* Directions for this task
Your output should consist of the data, copied exactly.

*** Opening Input material ***

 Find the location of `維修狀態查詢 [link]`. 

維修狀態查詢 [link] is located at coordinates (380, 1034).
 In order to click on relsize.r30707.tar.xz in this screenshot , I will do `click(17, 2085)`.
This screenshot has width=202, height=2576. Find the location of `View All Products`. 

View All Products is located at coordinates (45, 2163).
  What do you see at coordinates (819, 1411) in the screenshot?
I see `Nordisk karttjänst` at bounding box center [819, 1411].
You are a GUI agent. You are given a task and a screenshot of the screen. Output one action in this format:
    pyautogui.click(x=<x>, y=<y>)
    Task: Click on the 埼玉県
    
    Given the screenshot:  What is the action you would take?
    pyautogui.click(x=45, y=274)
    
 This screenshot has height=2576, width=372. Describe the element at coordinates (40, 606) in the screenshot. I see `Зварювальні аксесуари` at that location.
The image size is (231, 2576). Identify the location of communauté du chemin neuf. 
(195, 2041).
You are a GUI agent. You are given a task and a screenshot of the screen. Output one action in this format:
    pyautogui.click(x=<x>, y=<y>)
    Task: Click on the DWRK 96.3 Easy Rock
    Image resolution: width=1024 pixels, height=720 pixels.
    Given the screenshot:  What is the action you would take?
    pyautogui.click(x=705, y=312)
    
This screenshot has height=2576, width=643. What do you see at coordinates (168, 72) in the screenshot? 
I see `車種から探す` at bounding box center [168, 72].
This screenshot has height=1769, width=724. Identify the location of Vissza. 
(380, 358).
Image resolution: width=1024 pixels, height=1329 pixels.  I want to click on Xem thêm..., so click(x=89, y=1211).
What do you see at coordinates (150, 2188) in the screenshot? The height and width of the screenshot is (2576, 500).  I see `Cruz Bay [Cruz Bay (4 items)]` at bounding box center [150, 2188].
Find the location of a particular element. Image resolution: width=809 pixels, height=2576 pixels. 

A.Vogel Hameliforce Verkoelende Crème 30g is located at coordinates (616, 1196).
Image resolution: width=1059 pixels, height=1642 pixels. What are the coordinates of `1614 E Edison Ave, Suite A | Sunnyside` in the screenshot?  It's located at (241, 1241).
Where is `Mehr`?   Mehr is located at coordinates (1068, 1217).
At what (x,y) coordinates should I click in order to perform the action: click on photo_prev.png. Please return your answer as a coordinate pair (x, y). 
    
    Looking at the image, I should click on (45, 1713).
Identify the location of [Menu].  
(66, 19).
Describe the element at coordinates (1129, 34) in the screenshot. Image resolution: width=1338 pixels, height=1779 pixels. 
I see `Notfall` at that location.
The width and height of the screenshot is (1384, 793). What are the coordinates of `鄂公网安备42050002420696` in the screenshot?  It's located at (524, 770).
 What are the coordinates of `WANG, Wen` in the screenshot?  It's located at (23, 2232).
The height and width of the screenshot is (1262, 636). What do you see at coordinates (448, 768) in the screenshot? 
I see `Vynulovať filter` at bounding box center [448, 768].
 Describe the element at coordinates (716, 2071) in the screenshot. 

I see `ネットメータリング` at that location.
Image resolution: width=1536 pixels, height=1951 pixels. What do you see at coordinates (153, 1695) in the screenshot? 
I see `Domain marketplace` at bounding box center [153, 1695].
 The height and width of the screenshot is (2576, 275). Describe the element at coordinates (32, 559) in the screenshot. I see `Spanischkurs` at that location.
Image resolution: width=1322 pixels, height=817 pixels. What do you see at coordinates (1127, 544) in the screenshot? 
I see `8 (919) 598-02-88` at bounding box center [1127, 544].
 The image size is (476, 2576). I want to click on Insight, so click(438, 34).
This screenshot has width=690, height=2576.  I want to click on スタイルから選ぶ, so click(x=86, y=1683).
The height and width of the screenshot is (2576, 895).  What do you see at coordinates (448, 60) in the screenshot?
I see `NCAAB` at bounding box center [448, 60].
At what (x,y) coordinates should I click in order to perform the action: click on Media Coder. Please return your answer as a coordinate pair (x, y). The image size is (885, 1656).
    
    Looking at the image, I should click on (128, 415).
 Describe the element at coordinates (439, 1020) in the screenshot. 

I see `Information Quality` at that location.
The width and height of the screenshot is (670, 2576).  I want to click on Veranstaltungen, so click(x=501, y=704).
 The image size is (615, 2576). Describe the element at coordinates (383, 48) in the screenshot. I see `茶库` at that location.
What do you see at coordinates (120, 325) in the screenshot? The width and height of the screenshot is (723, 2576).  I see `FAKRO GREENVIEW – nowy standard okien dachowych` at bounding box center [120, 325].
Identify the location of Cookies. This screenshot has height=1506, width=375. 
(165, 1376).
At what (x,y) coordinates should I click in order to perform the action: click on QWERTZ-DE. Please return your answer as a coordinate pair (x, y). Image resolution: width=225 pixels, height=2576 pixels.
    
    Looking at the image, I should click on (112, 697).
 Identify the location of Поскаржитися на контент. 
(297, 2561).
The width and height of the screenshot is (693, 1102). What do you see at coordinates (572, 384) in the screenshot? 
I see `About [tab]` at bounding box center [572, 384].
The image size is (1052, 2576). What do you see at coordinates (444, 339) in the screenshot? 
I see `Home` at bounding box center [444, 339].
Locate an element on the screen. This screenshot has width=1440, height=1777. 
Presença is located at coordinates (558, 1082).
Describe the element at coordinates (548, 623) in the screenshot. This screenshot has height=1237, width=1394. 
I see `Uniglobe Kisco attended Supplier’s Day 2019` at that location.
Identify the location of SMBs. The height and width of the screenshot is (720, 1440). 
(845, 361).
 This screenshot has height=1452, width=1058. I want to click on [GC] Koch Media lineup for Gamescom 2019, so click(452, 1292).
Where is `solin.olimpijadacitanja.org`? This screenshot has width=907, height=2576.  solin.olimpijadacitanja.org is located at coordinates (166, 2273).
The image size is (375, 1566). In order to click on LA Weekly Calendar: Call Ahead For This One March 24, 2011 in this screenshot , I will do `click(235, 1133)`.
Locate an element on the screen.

*** Closing Input material ***

* Solution
 Find the location of `維修狀態查詢 [link]`. 

維修狀態查詢 [link] is located at coordinates (380, 1034).
 In order to click on relsize.r30707.tar.xz in this screenshot , I will do `click(17, 2085)`.
This screenshot has width=202, height=2576. Find the location of `View All Products`. 

View All Products is located at coordinates (45, 2163).
  What do you see at coordinates (819, 1411) in the screenshot?
I see `Nordisk karttjänst` at bounding box center [819, 1411].
You are a GUI agent. You are given a task and a screenshot of the screen. Output one action in this format:
    pyautogui.click(x=<x>, y=<y>)
    Task: Click on the 埼玉県
    
    Given the screenshot:  What is the action you would take?
    pyautogui.click(x=45, y=274)
    
 This screenshot has height=2576, width=372. Describe the element at coordinates (40, 606) in the screenshot. I see `Зварювальні аксесуари` at that location.
The image size is (231, 2576). Identify the location of communauté du chemin neuf. 
(195, 2041).
You are a GUI agent. You are given a task and a screenshot of the screen. Output one action in this format:
    pyautogui.click(x=<x>, y=<y>)
    Task: Click on the DWRK 96.3 Easy Rock
    Image resolution: width=1024 pixels, height=720 pixels.
    Given the screenshot:  What is the action you would take?
    pyautogui.click(x=705, y=312)
    
This screenshot has height=2576, width=643. What do you see at coordinates (168, 72) in the screenshot? 
I see `車種から探す` at bounding box center [168, 72].
This screenshot has height=1769, width=724. Identify the location of Vissza. 
(380, 358).
Image resolution: width=1024 pixels, height=1329 pixels.  I want to click on Xem thêm..., so click(x=89, y=1211).
What do you see at coordinates (150, 2188) in the screenshot? The height and width of the screenshot is (2576, 500).  I see `Cruz Bay [Cruz Bay (4 items)]` at bounding box center [150, 2188].
Find the location of a particular element. Image resolution: width=809 pixels, height=2576 pixels. 

A.Vogel Hameliforce Verkoelende Crème 30g is located at coordinates (616, 1196).
Image resolution: width=1059 pixels, height=1642 pixels. What are the coordinates of `1614 E Edison Ave, Suite A | Sunnyside` in the screenshot?  It's located at (241, 1241).
Where is `Mehr`?   Mehr is located at coordinates (1068, 1217).
At what (x,y) coordinates should I click in order to perform the action: click on photo_prev.png. Please return your answer as a coordinate pair (x, y). 
    
    Looking at the image, I should click on (45, 1713).
Identify the location of [Menu].  
(66, 19).
Describe the element at coordinates (1129, 34) in the screenshot. Image resolution: width=1338 pixels, height=1779 pixels. 
I see `Notfall` at that location.
The width and height of the screenshot is (1384, 793). What are the coordinates of `鄂公网安备42050002420696` in the screenshot?  It's located at (524, 770).
 What are the coordinates of `WANG, Wen` in the screenshot?  It's located at (23, 2232).
The height and width of the screenshot is (1262, 636). What do you see at coordinates (448, 768) in the screenshot? 
I see `Vynulovať filter` at bounding box center [448, 768].
 Describe the element at coordinates (716, 2071) in the screenshot. 

I see `ネットメータリング` at that location.
Image resolution: width=1536 pixels, height=1951 pixels. What do you see at coordinates (153, 1695) in the screenshot? 
I see `Domain marketplace` at bounding box center [153, 1695].
 The height and width of the screenshot is (2576, 275). Describe the element at coordinates (32, 559) in the screenshot. I see `Spanischkurs` at that location.
Image resolution: width=1322 pixels, height=817 pixels. What do you see at coordinates (1127, 544) in the screenshot? 
I see `8 (919) 598-02-88` at bounding box center [1127, 544].
 The image size is (476, 2576). I want to click on Insight, so click(438, 34).
This screenshot has width=690, height=2576.  I want to click on スタイルから選ぶ, so click(x=86, y=1683).
The height and width of the screenshot is (2576, 895).  What do you see at coordinates (448, 60) in the screenshot?
I see `NCAAB` at bounding box center [448, 60].
At what (x,y) coordinates should I click in order to perform the action: click on Media Coder. Please return your answer as a coordinate pair (x, y). The image size is (885, 1656).
    
    Looking at the image, I should click on (128, 415).
 Describe the element at coordinates (439, 1020) in the screenshot. 

I see `Information Quality` at that location.
The width and height of the screenshot is (670, 2576).  I want to click on Veranstaltungen, so click(x=501, y=704).
 The image size is (615, 2576). Describe the element at coordinates (383, 48) in the screenshot. I see `茶库` at that location.
What do you see at coordinates (120, 325) in the screenshot? The width and height of the screenshot is (723, 2576).  I see `FAKRO GREENVIEW – nowy standard okien dachowych` at bounding box center [120, 325].
Identify the location of Cookies. This screenshot has height=1506, width=375. 
(165, 1376).
At what (x,y) coordinates should I click in order to perform the action: click on QWERTZ-DE. Please return your answer as a coordinate pair (x, y). Image resolution: width=225 pixels, height=2576 pixels.
    
    Looking at the image, I should click on (112, 697).
 Identify the location of Поскаржитися на контент. 
(297, 2561).
The width and height of the screenshot is (693, 1102). What do you see at coordinates (572, 384) in the screenshot? 
I see `About [tab]` at bounding box center [572, 384].
The image size is (1052, 2576). What do you see at coordinates (444, 339) in the screenshot? 
I see `Home` at bounding box center [444, 339].
Locate an element on the screen. This screenshot has width=1440, height=1777. 
Presença is located at coordinates (558, 1082).
Describe the element at coordinates (548, 623) in the screenshot. This screenshot has height=1237, width=1394. 
I see `Uniglobe Kisco attended Supplier’s Day 2019` at that location.
Identify the location of SMBs. The height and width of the screenshot is (720, 1440). 
(845, 361).
 This screenshot has height=1452, width=1058. I want to click on [GC] Koch Media lineup for Gamescom 2019, so click(452, 1292).
Where is `solin.olimpijadacitanja.org`? This screenshot has width=907, height=2576.  solin.olimpijadacitanja.org is located at coordinates (166, 2273).
The image size is (375, 1566). In order to click on LA Weekly Calendar: Call Ahead For This One March 24, 2011 in this screenshot , I will do `click(235, 1133)`.
Locate an element on the screen.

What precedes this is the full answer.